Of the myriad takeaways was a focus on setting expectations for your new business director, as well as setting expectations for yourself, around your new business director.
In particular, Brent pointed out the scenario many agencies play out-treating the newly-hired new business director (NBD) as the savior of the agency.
Your New Business Director is not your agency savior
Agencies hire a new business director and then have instant visions of large revenue increases in the coming year.
Of course you should expect results, but your prospects and clients tend to think very linearly in terms of agencies and how they fit into their marketing world, you shouldn’t think that way when it comes to your NBD.
Take your New Business Director blinders off
While we’ve beaten it into the ground in previous posts (and will continue to) there is no silver bullet, overnight sensation or new business messiah.
Agency new business is an ongoing concern.

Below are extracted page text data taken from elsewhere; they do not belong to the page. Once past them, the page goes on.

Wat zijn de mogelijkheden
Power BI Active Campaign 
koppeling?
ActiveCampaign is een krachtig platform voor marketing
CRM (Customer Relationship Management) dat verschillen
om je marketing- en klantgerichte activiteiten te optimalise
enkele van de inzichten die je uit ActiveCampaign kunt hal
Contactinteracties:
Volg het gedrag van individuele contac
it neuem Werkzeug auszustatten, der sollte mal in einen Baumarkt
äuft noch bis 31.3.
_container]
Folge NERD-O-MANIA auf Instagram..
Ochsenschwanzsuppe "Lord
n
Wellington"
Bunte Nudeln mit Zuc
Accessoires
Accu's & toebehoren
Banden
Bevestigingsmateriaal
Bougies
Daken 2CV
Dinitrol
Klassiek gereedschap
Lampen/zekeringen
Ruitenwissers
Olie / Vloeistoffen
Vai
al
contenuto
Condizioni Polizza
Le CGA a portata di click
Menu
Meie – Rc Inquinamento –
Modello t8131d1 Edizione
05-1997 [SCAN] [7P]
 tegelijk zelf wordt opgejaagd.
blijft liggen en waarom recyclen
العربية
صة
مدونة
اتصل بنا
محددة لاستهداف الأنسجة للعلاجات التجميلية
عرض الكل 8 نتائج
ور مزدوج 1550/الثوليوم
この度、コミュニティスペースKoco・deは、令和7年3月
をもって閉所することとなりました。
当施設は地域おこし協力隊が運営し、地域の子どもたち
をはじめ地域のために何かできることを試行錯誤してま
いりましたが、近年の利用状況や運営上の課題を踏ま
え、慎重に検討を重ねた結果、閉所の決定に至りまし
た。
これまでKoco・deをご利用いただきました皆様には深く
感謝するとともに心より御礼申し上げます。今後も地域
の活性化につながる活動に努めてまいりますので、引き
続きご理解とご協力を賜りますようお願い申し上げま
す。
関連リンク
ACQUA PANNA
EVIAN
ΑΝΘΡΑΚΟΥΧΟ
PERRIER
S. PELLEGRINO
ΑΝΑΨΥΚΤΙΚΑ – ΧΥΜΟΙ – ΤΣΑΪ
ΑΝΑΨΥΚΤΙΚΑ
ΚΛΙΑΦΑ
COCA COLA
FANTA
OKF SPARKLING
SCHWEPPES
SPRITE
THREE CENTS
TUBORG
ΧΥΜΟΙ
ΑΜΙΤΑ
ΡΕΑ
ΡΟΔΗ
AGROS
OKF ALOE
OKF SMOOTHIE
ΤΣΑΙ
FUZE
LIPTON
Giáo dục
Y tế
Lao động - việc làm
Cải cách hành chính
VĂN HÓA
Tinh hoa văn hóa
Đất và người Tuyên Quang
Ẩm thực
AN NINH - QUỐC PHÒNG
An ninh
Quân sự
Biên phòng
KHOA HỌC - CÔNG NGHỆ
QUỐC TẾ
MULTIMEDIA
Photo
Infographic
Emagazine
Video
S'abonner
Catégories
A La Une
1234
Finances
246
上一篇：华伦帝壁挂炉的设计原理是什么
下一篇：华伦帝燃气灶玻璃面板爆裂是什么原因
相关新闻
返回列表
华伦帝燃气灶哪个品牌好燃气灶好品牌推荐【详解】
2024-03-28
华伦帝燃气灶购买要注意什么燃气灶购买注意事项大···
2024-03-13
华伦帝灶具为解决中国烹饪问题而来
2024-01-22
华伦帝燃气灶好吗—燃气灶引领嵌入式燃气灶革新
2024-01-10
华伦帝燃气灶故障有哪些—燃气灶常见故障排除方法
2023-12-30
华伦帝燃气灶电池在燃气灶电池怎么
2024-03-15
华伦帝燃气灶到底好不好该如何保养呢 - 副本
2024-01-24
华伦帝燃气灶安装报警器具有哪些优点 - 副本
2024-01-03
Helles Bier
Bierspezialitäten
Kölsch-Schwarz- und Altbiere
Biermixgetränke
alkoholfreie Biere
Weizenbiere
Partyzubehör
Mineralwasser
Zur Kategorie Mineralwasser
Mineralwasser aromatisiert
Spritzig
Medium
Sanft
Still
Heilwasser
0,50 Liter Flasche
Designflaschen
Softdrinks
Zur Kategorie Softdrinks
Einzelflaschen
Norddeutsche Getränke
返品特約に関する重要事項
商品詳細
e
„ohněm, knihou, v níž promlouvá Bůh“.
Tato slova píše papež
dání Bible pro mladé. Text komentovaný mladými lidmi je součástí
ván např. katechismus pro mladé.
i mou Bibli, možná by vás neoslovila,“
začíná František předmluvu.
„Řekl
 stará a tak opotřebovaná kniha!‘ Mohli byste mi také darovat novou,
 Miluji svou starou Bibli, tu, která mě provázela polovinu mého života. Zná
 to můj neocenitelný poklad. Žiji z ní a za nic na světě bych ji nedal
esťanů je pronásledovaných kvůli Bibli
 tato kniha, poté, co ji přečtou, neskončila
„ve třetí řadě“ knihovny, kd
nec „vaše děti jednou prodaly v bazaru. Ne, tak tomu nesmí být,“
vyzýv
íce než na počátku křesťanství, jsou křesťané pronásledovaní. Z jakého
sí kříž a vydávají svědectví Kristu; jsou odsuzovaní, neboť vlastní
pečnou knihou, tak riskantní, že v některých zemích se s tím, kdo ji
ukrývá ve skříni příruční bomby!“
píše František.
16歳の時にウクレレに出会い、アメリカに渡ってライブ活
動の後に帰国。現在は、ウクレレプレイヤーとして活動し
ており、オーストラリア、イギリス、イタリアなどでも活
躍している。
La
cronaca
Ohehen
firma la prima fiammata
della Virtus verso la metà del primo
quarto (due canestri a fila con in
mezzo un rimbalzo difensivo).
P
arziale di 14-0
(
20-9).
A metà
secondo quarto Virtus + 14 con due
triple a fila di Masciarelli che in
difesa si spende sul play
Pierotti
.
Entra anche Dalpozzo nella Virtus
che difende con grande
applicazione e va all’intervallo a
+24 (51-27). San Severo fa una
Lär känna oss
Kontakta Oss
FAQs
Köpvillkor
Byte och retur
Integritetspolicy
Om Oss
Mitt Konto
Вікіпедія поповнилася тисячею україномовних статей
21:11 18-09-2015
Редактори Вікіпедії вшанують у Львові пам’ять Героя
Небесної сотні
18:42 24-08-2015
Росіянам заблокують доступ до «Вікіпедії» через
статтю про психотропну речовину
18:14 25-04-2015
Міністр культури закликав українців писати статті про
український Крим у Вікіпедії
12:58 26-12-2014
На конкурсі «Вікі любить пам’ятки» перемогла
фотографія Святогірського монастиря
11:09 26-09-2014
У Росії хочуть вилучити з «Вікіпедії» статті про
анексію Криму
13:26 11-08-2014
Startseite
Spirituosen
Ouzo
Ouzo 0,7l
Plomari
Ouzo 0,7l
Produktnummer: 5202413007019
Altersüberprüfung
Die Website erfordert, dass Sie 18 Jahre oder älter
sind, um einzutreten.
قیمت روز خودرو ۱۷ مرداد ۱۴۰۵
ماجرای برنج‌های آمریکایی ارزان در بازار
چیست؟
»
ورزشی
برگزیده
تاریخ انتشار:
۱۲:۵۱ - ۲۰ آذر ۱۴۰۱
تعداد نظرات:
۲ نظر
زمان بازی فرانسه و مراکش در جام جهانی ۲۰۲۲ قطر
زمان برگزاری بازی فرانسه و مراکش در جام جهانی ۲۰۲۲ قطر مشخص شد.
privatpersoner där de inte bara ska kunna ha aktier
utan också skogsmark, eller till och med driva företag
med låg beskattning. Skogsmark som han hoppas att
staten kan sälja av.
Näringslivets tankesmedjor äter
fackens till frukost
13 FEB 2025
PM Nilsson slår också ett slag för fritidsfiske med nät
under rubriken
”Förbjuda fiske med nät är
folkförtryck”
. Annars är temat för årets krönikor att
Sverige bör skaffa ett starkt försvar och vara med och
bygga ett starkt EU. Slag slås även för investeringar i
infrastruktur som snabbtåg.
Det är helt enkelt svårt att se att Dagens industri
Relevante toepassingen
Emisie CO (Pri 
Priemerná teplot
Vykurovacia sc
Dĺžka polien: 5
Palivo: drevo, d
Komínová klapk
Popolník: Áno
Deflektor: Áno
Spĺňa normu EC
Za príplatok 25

And the first step is making sure you set expectations, for example we typically see work close between months 6 and 12.
There are always outliers, and your agency sales cycle may skew shorter or longer, but that’s a good place to start.
Next is making sure your new business director isn’t hamstrung right out of the gate.
4 things Brent mentioned I’ll leave you with, which agencies often do, but must be avoided:
1) Your NBD needs to be focused on new business and not managing accounts as well.
2) If your NBD is answering RFP’s even 50% of the day, that’s too much, inbound and outbound efforts will suffer. You have to give them help if that’s part of your strategy.
3) Give them positioning they can actually sell, or help them create positioning they can sell. Think distinctive (verus different) and use prospect/marketer speak, not agency speak.
4) Often, creative directors (no offense creatives) don’t play well with NBD’s, so the leadership has to protect them, in getting them what they need and/or making sure they’re supported.